El arte de comercializar el arte

Parece que ya nada importa si un artista quiere comercializar con su obra o no, o lo que es peor, que ni siquiera sepamos quien es el artista. Eso es lo que le ha pasado al artista británico Banksy, donde 17 de sus obras han sido subastadas por la casa Bonhams en Londres. Para quien no lo conozca, Banksy es un artista urbano del que poco o nada se sabe, un grafitero que desde 1992 ha realizado obras murales en distintas ciudades del mundo, con un cierto tono satírico sobre política, cultura pop, moralidad y etnias.

Love is in the air flower thrower. Banksy

Pues bien, su mural Love is in the air, una obra que pintó en Los Ángeles en 2002 en la que un joven enmascarado arroja un ramo de flores en lugar de un cóctel molotov, fue adquirida por 105.000 euros, cuando su precio de salida era de entre 47.000 y 70.000. De las diecisiete obras que se subastaban, seis fueron adquiridas, alcanzando un valor total de 373.000 euros. Pero,  ¿cómo un artista grafitero con mensajes que se han convertido en iconos anticapitalistas se ha acabado convirtiendo en objetivo de coleccionistas?

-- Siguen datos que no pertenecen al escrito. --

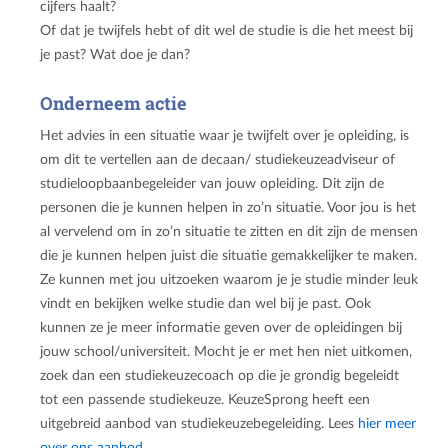
cijfers haalt?
Of dat je twijfels hebt of dit wel de studie is die het meest bij
je past? Wat doe je dan?
Onderneem actie
Het advies in een situatie waar je twijfelt over je opleiding, is
om dit te vertellen aan de decaan/ studiekeuzeadviseur of
studieloopbaanbegeleider van jouw opleiding. Dit zijn de
personen die je kunnen helpen in zo’n situatie. Voor jou is het
al vervelend om in zo’n situatie te zitten en dit zijn de mensen
die je kunnen helpen juist die situatie gemakkelijker te maken.
Ze kunnen met jou uitzoeken waarom je je studie minder leuk
vindt en bekijken welke studie dan wel bij je past. Ook
kunnen ze je meer informatie geven over de opleidingen bij
jouw school/universiteit. Mocht je er met hen niet uitkomen,
zoek dan een studiekeuzecoach op die je grondig begeleidt
tot een passende studiekeuze. KeuzeSprong heeft een
uitgebreid aanbod van studiekeuzebegeleiding. Lees
hier meer
over ons aanbod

Se subasta incluso la obra Morons (Imbéciles), una pintura de Banksy donde se representa la subasta de un cuadro con la frase “No me puedo creer que vosotros, imbéciles, compréis esta mierda”.

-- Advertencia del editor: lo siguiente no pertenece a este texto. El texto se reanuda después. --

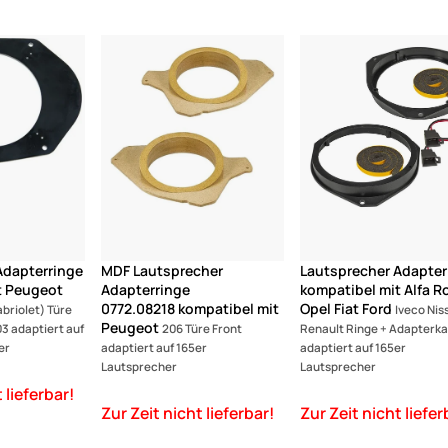
(1)
Adapterringe
MDF Lautsprecher
Lautsprecher Adapter
t Peugeot
Adapterringe
kompatibel mit Alfa 
0772.08218 kompatibel mit
Opel Fiat Ford
briolet) Türe
Iveco Nis
Peugeot
03 adaptiert auf
206 Türe Front
Renault Ringe + Adapterka
er
adaptiert auf 165er
adaptiert auf 165er
Lautsprecher
Lautsprecher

Se ha pasado de obras de gran tamaño, reivindicativas, en fachadas de edificios donde podían ser contempladas por todo el mundo, a obras de pequeño formato para llevar a casa. ¿Puede ser uno un artista urbano grafitero y a la vez que sus obras se vendan a cientos de miles de euros? ¿Existe un doble juego de moralidad? Un artista que ha sido reconocido por lo que hace y no por quien es. Somos conscientes de que vivimos en una sociedad en la que el dinero lo marca todo y, uno es más o menos artista dependiendo de qué valor alcancen sus obras en el mercado del arte, pero ¿no estaríamos convirtiendo entonces el arte en algo frívolo? Da igual cuán seas reconocido internacionalmente, cuanto valore la gente tú obra por ser urbana, reivindicativa, irónica ¿solo importa a cuanto se vende en la subasta?
No intento dar una charla de moralidad, son muchas las personas las que forman ese este mundo del arte, pero reconozcamos que a veces se valora más o se da más importancia a cuanto se ha vendido la obra de un artista, o quién es el artista vivo más caro, que al genio de su obra.
Lo que este que os habla aquí no entiende, es como un coleccionista puede comprar una obra que le llama imbécil ¿nos falta talento o nos sobra el humor? Pero al fin y al cabo, ¿qué es el Arte?
Prefiero quedarme con el Banksy urbano, aquel desnuda, con una increíble voluntad polémica y poética, muchos de los lugares comunes del capitalismo, inventando una verdadera contragalería de imágenes-argumentos para las luchas presentes y futuras, pero sobre todo una, vital: la lucha por el espacio público.